Collected data
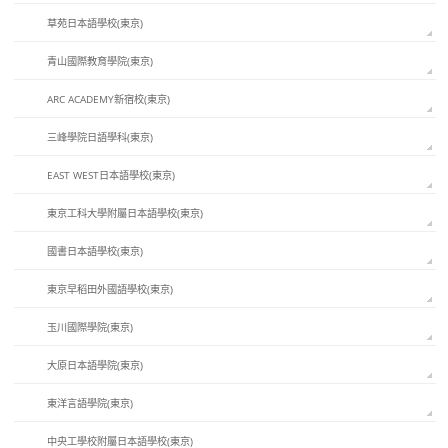
草苑日本語學校(東京)
青山國際教育學院(東京)
ARC ACADEMY新宿校(東京)
三峰學院日語學科(東京)
EAST WEST日本語學校(東京)
東京工科大學附屬日本語學校(東京)
國書日本語學校(東京)
東京早稻田外國語學校(東京)
玉川國際學院(東京)
大原日本語學院(東京)
東洋言語學院(東京)
中央工學校附屬日本語學校(東京)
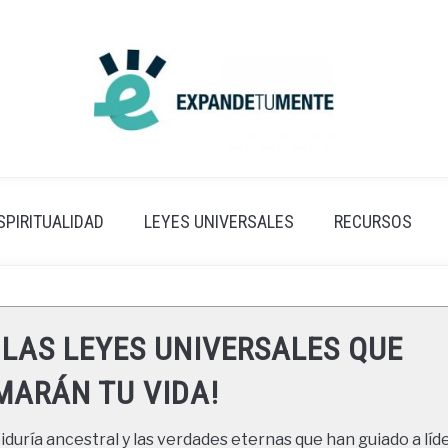
SPIRITUALIDAD
LEYES UNIVERSALES
RECURSOS
 LAS LEYES UNIVERSALES QUE
ARÁN TU VIDA!
duría ancestral y las verdades eternas que han guiado a líde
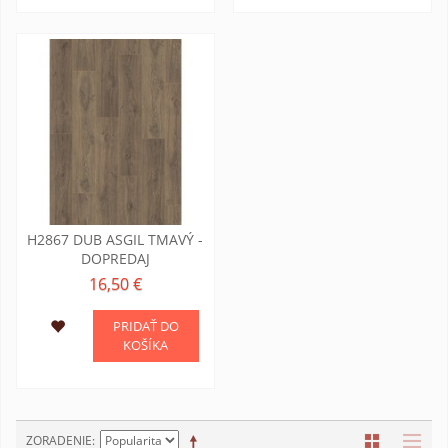
H2867 DUB ASGIL TMAVÝ -
DOPREDAJ
16,50 €
PRIDAŤ DO
KOŠÍKA
ZORADENIE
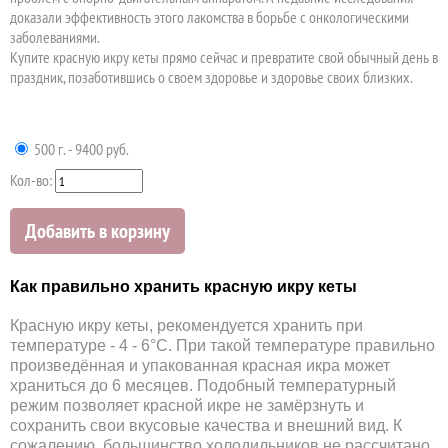
доказали эффективность этого лакомства в борьбе с онкологическими
заболеваниями.
Купите красную икру кеты прямо сейчас и превратите свой обычный день в
праздник, позаботившись о своем здоровье и здоровье своих близких.
500 г. - 9400 руб.
Кол-во:
Добавить в корзину
Как правильно хранить красную икру кеты
Красную икру кеты, рекомендуется хранить при
температуре - 4 - 6°С. При такой температуре правильно
произведённая и упакованная красная икра может
храниться до 6 месяцев. Подобный температурный
режим позволяет красной икре не замёрзнуть и
сохранить свои вкусовые качества и внешний вид. К
сожалению, большинство холодильников не рассчитано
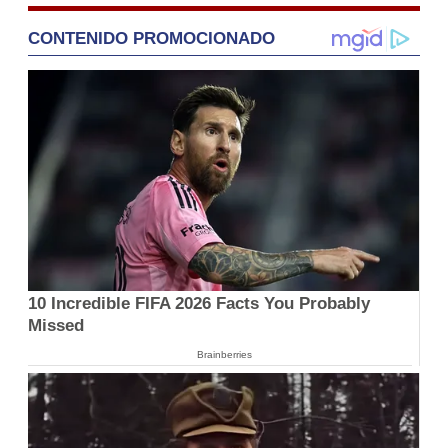
CONTENIDO PROMOCIONADO
10 Incredible FIFA 2026 Facts You Probably
Missed
Brainberries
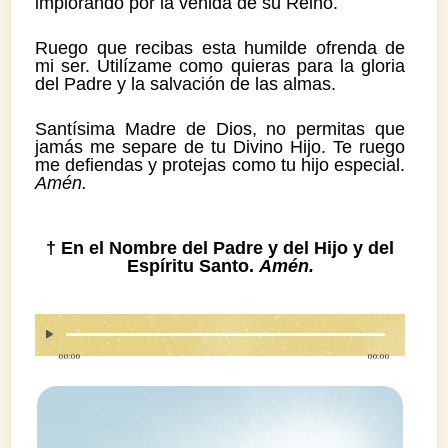
implorando por la venida de su Reino.
Ruego que recibas esta humilde ofrenda de
mi ser. Utilízame como quieras para la gloria
del Padre y la salvación de las almas.
Santísima Madre de Dios, no permitas que
jamás me separe de tu Divino Hijo. Te ruego
me defiendas y protejas como tu hijo especial.
Amén.
†
En el Nombre del Padre y del Hijo y del
Espíritu Santo.
Amén.
00:00
00:00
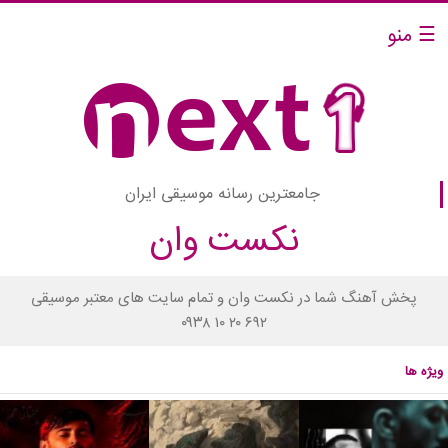
☰ منو
جامعترین رسانه موسیقی ایران
نکست وان
پخش آهنگ شما در نکست وان و تمام سایت های معتبر موسیقی
۰۹۳۸ ۱۰ ۲۰ ۶۹۲
ویژه ها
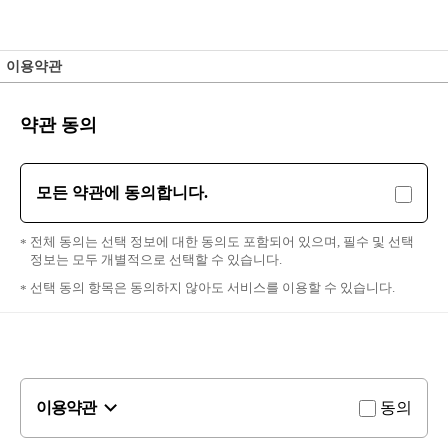
이용약관
약관 동의
모든 약관에 동의합니다.
전체 동의는 선택 정보에 대한 동의도 포함되어 있으며, 필수 및 선택
정보는 모두 개별적으로 선택할 수 있습니다.
선택 동의 항목은 동의하지 않아도 서비스를 이용할 수 있습니다.
이용약관
동의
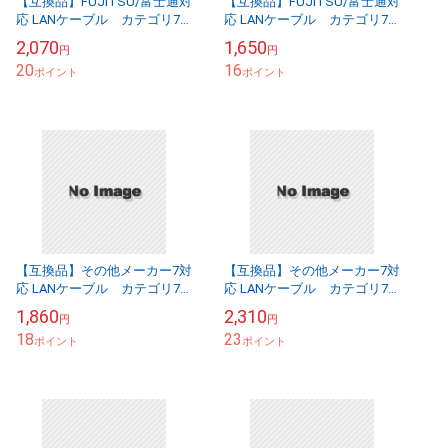
【互換品】FUJITSU/富士通対
【互換品】FUJITSU/富士通対
応 LANケーブル カテゴリ7
応 LANケーブル カテゴリ7
準拠 10ｍ 平型フラットタイプ
準拠 15ｍ 平型フラットタイプ
2,070
1,650
円
円
STPシールド RJ45 ...
STPシールド RJ45 ...
20
16
ポイント
ポイント
【互換品】その他メーカー7対
【互換品】その他メーカー7対
応 LANケーブル カテゴリ7
応 LANケーブル カテゴリ7
準拠 20ｍ 平型フラットタイプ
準拠 30ｍ 平型フラットタイプ
1,860
2,310
円
円
STPシールド RJ45 より線...
STPシールド RJ45 より線...
18
23
ポイント
ポイント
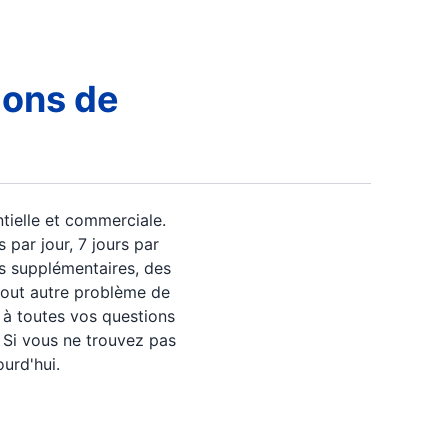
ions de
tielle et commerciale.
 par jour, 7 jours par
is supplémentaires, des
 tout autre problème de
 à toutes vos questions
 Si vous ne trouvez pas
urd'hui.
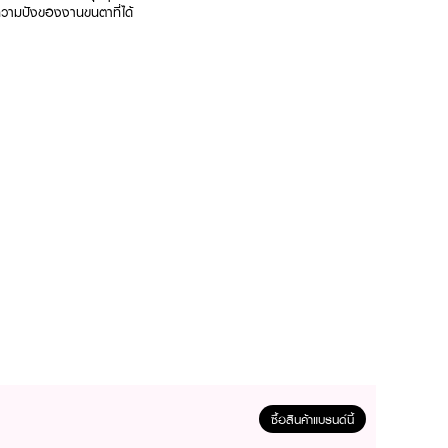
ความปังของงานขนตาที่ได้
ซื้อสินค้าแบรนด์นี้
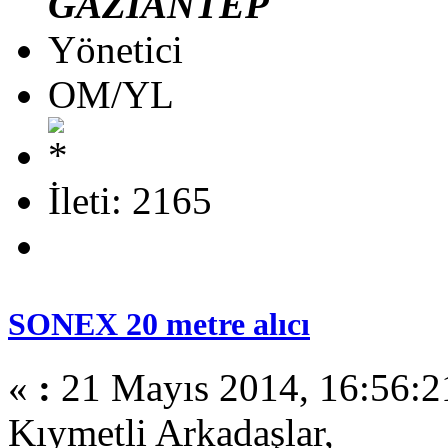
GAZİANTEP
Yönetici
OM/YL
İleti: 2165
SONEX 20 metre alıcı
«
:
21 Mayıs 2014, 16:56:2
Kıymetli Arkadaşlar,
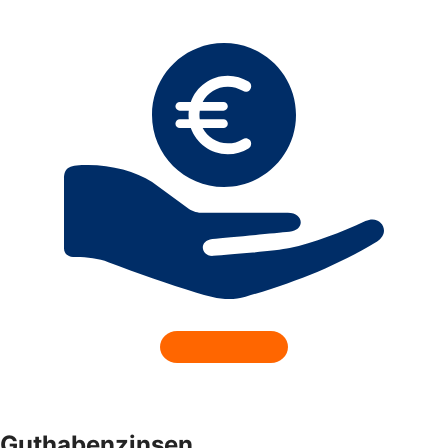
Guthabenzinsen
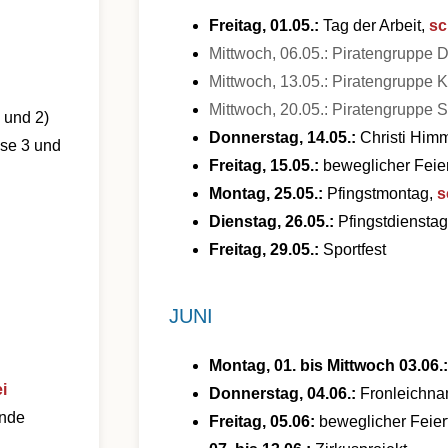
Freitag, 01.05.:
Tag der Arbeit,
sc
Mittwoch, 06.05.: Piratengruppe D
Mittwoch, 13.05.: Piratengruppe 
Mittwoch, 20.05.: Piratengruppe 
 und 2)
Donnerstag, 14.05.:
Christi Himm
se 3 und
Freitag, 15.05.:
beweglicher Feie
Montag, 25.05.:
Pfingstmontag,
s
Dienstag, 26.05.:
Pfingstdiensta
Freitag, 29.05.:
Sportfest
JUNI
Montag, 01. bis Mittwoch 03.06.
i
Donnerstag, 04.06.:
Fronleichn
ende
Freitag, 05.06:
beweglicher Feier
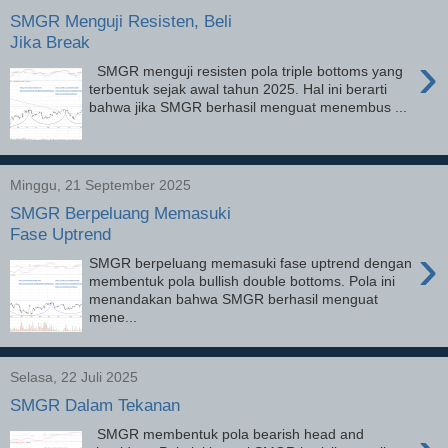
SMGR Menguji Resisten, Beli
Jika Break
›
SMGR menguji resisten pola triple bottoms yang
terbentuk sejak awal tahun 2025. Hal ini berarti
bahwa jika SMGR berhasil menguat menembus ...
Minggu, 21 September 2025
SMGR Berpeluang Memasuki
Fase Uptrend
›
SMGR berpeluang memasuki fase uptrend dengan
membentuk pola bullish double bottoms. Pola ini
menandakan bahwa SMGR berhasil menguat
mene...
Selasa, 22 Juli 2025
SMGR Dalam Tekanan
SMGR membentuk pola bearish head and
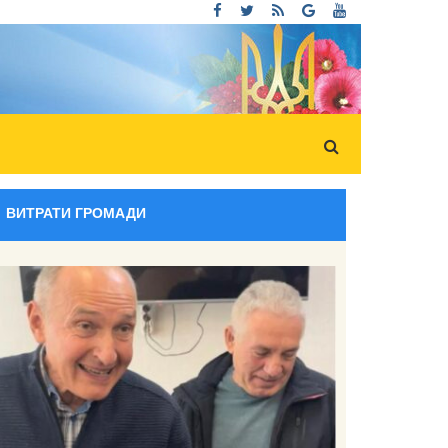
ВИТРАТИ ГРОМАДИ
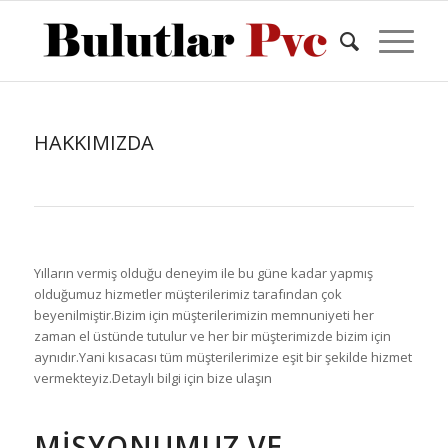
HAKKIMIZDA
Yılların vermiş olduğu deneyim ile bu güne kadar yapmış
olduğumuz hizmetler müşterilerimiz tarafından çok
beyenilmiştir.Bizim için müşterilerimizin memnuniyeti her
zaman el üstünde tutulur ve her bir müşterimizde bizim için
aynıdır.Yani kısacası tüm müşterilerimize eşit bir şekilde hizmet
vermekteyiz.Detaylı bilgi için bize ulaşın
MİSYONUMUZ VE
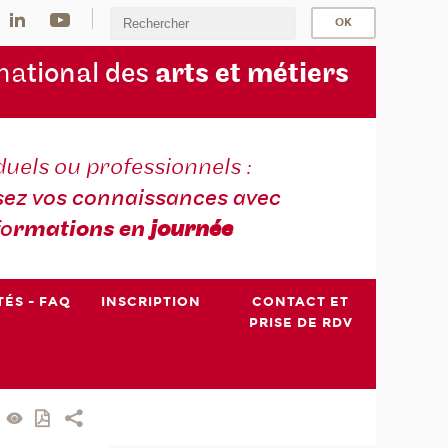
na
tional des
arts et métiers
duels ou professionnels :
sez vos connaissances avec
fo
rmations en
journée
TÉS - FAQ
INSCRIPTION
CONTACT ET
PRISE DE RDV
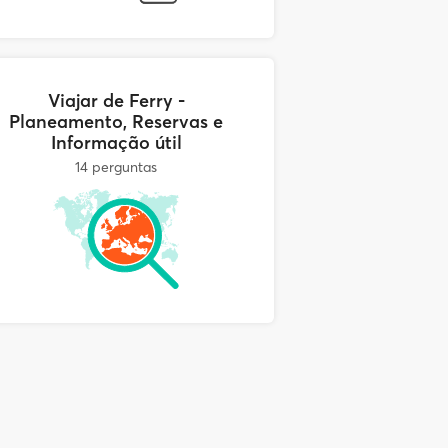
Viajar de Ferry -
Planeamento, Reservas e
Informação útil
14 perguntas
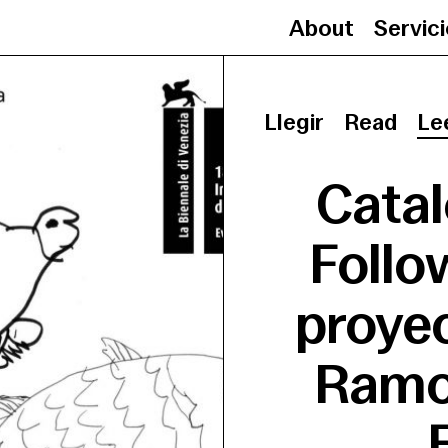
About
Servic
Llegir
Read
Le
Catal
Follow
proyec
Ramon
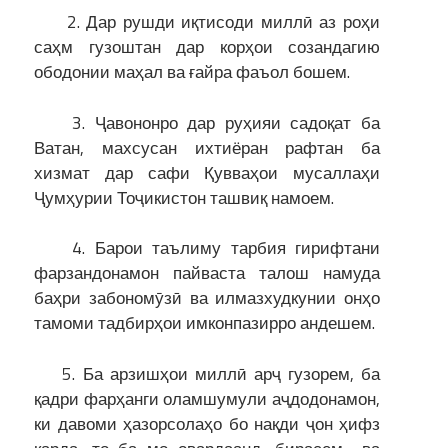
2. Дар рушди иқтисоди миллӣ аз роҳи
саҳм гузоштан дар корҳои созандагию
ободонии маҳал ва ғайра фаъол бошем.
3. Ҷавононро дар руҳияи садоқат ба
Ватан, махсусан ихтиёран рафтан ба
хизмат дар сафи Қувваҳои мусаллаҳи
Ҷумҳурии Тоҷикистон ташвиқ намоем.
4. Барои таълиму тарбия гирифтани
фарзандонамон пайваста талош намуда
баҳри забономӯзӣ ва илмазхудкунии онҳо
тамоми тадбирҳои имконпазирро андешем.
5. Ба арзишҳои миллӣ арҷ гузорем, ба
қадри фарҳанги оламшумули аҷдодонамон,
ки давоми ҳазорсолаҳо бо нақди ҷон ҳифз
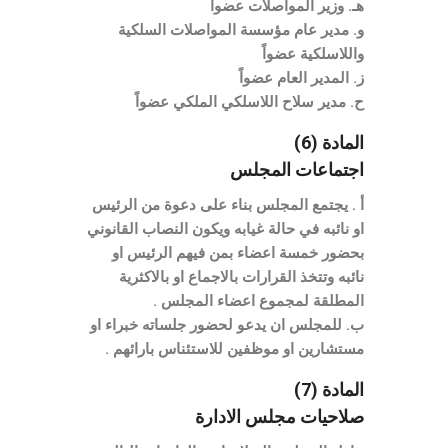
هـ. وزير المواصلات عضواً
و. مدير عام مؤسسة المواصلات السلكية
واللاسلكية عضواً
ز. المدير العام عضواً
ح. مدير سلاح اللاسلكي الملكي عضواً
المادة (6)
اجتماعات المجلس
أ . يجتمع المجلس بناء على دعوة من الرئيس
او نائبه في حالة غيابه ويكون النصاب القانوني
بحضور خمسة اعضاء بمن فيهم الرئيس او
نائبه وتتخذ القرارات بالاجماع او بالاكثرية
المطلقة لمجموع اعضاء المجلس .
ب. للمجلس ان يدعو لحضور جلساته خبراء او
مستشارين او موظفين للاستئناس بارائهم .
المادة (7)
صلاحيات مجلس الادارة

Your objective:
Nothing but the lines from the start of the records through the line holding "Добавить в корзину" should be printed, exactly as written and with the pictures left out.

Answer section:
草苑日本語學校(東京)
青山國際教育學院(東京)
ARC ACADEMY新宿校(東京)
三峰學院日語學科(東京)
EAST WEST日本語學校(東京)
東京工科大學附屬日本語學校(東京)
國書日本語學校(東京)
東京早稻田外國語學校(東京)
玉川國際學院(東京)
大原日本語學院(東京)
東洋言語學院(東京)
中央工學校附屬日本語學校(東京)
SPIRITUALIDAD
LEYES UNIVERSALES
RECURSOS
 LAS LEYES UNIVERSALES QUE
ARÁN TU VIDA!
duría ancestral y las verdades eternas que han guiado a líde
H2867 DUB ASGIL TMAVÝ -
DOPREDAJ
16,50 €
PRIDAŤ DO
KOŠÍKA
ZORADENIE
доказали эффективность этого лакомства в борьбе с онкологическими
заболеваниями.
Купите красную икру кеты прямо сейчас и превратите свой обычный день в
праздник, позаботившись о своем здоровье и здоровье своих близких.
500 г. - 9400 руб.
Кол-во:
Добавить в корзину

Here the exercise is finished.